▶ PROVIDED INFORMATION
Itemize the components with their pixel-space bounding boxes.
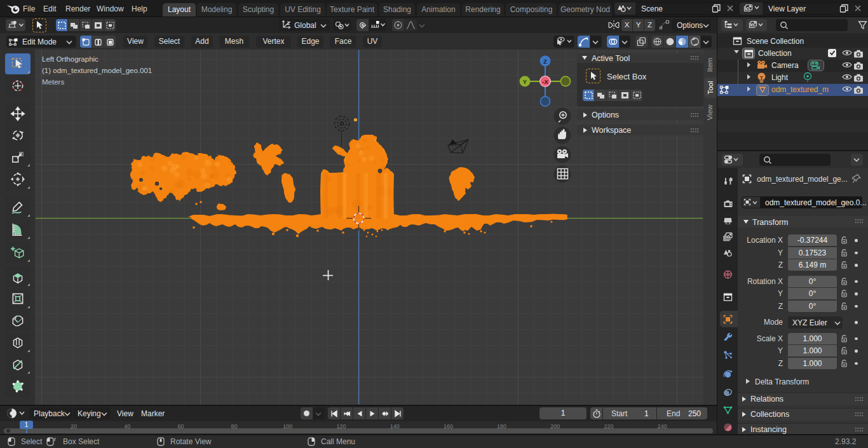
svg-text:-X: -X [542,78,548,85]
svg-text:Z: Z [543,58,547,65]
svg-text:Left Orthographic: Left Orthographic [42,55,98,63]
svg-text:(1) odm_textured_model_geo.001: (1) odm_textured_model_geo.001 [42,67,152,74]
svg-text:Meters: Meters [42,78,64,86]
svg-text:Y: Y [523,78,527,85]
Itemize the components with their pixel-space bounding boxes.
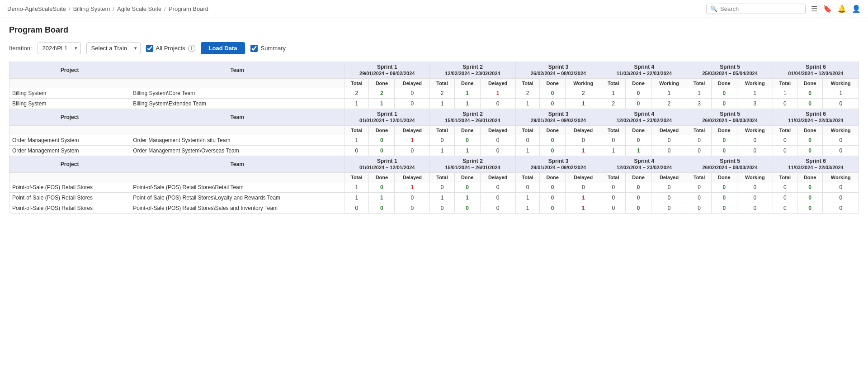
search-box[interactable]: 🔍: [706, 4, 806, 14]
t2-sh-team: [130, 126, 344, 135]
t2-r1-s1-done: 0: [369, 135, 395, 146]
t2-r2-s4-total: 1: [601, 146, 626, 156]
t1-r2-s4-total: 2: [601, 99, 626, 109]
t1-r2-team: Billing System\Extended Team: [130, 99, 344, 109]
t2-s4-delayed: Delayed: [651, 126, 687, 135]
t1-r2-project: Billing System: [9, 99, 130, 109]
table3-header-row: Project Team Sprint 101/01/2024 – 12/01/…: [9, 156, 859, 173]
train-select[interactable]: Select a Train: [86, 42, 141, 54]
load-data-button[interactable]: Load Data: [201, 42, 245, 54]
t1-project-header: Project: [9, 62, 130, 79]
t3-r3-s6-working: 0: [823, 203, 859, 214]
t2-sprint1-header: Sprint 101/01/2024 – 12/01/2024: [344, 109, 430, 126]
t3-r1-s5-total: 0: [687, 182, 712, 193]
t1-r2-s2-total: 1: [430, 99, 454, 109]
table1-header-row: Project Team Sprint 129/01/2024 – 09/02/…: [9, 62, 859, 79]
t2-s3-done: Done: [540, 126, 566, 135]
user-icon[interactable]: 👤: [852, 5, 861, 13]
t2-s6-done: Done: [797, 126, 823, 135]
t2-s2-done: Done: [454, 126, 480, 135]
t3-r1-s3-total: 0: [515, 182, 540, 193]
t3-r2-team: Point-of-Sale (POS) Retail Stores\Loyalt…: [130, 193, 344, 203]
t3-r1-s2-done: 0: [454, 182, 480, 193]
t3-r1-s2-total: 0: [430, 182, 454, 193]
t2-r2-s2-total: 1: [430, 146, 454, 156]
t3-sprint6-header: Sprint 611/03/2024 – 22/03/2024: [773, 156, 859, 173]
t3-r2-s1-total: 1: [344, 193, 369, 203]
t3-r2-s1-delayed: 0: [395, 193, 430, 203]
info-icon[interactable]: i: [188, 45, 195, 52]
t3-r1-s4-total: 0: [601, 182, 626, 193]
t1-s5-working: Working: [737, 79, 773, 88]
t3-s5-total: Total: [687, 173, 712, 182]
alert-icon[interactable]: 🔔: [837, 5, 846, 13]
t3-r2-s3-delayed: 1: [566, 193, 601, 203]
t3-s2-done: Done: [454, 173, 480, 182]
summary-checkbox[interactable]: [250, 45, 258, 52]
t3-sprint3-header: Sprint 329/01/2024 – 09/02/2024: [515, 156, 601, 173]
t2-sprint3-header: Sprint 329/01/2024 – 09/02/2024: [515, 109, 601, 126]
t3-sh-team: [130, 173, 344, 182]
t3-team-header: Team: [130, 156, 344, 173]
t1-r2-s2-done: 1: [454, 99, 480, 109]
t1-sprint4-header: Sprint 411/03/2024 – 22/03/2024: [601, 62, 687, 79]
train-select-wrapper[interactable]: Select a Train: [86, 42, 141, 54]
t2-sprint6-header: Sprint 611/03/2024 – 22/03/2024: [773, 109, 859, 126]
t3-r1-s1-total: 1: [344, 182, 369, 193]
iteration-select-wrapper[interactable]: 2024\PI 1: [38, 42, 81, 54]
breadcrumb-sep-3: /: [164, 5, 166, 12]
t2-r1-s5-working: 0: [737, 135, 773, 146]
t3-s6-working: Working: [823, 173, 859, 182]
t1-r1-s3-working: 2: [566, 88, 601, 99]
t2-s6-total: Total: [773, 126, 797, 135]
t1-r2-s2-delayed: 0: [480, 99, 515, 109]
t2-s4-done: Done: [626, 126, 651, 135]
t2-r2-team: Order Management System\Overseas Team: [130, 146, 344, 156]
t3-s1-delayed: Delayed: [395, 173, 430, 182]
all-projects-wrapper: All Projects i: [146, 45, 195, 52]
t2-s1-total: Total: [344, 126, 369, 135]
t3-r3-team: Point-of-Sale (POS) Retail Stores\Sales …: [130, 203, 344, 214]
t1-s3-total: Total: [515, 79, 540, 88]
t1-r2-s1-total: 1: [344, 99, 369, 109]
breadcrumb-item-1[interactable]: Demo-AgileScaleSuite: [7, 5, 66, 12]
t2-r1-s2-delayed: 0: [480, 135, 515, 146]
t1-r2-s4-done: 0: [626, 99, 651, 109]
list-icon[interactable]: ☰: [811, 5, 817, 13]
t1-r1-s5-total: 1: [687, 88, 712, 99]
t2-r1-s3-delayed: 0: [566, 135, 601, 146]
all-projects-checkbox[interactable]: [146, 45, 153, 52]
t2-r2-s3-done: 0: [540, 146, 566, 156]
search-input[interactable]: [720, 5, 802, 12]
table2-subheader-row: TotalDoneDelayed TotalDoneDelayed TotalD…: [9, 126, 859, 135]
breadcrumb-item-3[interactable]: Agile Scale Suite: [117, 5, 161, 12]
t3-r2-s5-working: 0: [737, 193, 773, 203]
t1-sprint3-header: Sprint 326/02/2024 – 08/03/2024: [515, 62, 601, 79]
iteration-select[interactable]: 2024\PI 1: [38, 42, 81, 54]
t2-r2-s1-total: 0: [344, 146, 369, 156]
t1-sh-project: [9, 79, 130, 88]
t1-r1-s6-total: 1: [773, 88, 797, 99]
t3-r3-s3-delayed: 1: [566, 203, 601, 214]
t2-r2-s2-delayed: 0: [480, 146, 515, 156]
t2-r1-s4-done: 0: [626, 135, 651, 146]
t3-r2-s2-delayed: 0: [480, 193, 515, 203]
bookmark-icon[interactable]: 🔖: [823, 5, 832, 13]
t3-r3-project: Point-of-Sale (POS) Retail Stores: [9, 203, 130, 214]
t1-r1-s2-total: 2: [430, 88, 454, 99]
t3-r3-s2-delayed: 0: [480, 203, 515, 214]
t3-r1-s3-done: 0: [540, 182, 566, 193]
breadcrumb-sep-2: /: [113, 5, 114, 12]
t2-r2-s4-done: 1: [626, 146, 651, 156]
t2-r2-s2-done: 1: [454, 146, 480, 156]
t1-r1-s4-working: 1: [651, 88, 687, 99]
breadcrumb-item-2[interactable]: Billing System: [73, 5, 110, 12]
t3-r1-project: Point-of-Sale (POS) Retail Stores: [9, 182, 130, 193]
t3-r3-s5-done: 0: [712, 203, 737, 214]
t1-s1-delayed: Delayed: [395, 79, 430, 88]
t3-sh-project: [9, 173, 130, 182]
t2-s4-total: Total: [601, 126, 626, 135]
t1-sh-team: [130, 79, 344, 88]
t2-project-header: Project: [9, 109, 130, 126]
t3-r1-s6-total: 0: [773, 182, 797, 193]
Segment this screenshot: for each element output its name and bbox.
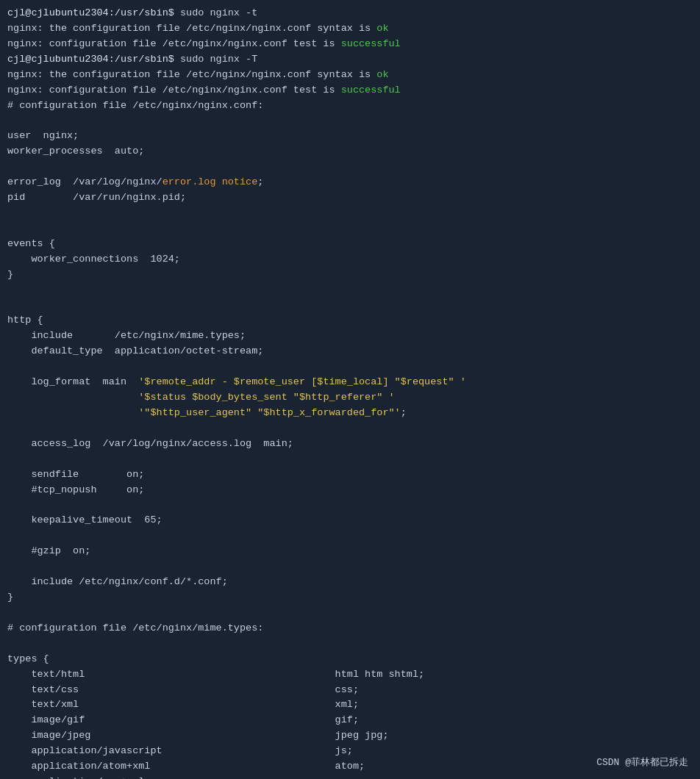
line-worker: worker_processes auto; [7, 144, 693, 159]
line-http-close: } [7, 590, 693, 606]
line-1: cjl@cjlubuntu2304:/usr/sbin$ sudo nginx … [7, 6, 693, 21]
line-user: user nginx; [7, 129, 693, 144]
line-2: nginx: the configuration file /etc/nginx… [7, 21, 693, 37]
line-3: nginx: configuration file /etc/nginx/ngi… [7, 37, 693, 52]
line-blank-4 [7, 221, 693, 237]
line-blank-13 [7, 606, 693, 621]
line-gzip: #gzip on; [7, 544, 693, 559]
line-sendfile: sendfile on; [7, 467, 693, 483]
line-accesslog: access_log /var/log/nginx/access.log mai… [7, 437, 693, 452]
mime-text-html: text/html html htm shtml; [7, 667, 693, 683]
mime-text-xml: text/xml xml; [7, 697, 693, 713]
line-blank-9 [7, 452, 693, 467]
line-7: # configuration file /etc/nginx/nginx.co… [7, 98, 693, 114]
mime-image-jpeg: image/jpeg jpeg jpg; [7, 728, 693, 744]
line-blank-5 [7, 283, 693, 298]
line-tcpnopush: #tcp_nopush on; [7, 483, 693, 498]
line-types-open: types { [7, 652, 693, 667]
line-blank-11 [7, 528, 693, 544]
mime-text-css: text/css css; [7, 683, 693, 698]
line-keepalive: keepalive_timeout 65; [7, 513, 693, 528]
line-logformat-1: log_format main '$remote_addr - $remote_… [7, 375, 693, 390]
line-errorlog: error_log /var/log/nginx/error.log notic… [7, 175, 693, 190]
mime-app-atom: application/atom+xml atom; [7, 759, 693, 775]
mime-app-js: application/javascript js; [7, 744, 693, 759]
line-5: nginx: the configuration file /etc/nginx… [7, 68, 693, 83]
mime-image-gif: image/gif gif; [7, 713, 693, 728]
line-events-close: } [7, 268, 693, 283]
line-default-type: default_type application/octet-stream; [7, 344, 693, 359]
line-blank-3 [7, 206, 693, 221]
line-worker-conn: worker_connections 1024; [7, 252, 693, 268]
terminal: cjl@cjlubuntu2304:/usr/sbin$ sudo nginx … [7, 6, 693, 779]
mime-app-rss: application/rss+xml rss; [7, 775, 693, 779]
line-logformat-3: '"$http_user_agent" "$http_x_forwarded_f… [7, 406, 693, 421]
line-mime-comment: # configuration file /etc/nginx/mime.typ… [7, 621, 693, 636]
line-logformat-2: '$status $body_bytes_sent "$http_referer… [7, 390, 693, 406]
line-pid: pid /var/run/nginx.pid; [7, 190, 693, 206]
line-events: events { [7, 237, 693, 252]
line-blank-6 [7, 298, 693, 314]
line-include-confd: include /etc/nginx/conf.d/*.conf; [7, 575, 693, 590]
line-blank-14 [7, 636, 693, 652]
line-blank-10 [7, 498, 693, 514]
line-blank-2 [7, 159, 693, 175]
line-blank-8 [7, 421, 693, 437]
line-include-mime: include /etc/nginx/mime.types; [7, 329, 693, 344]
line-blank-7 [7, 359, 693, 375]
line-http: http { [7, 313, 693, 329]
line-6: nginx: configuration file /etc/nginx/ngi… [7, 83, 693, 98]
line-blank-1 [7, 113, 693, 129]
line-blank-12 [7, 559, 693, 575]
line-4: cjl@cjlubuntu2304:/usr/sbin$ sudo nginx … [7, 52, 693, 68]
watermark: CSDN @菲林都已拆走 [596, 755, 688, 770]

▶ TRY IT
Wherever "application" occurs in the entries above, copy the line it sits on.

▶ PROBLEM SOLUTION
mime-app-atom: application/atom+xml atom; [7, 759, 693, 775]
mime-app-js: application/javascript js; [7, 744, 693, 759]
line-default-type: default_type application/octet-stream; [7, 344, 693, 359]
mime-app-rss: application/rss+xml rss; [7, 775, 693, 779]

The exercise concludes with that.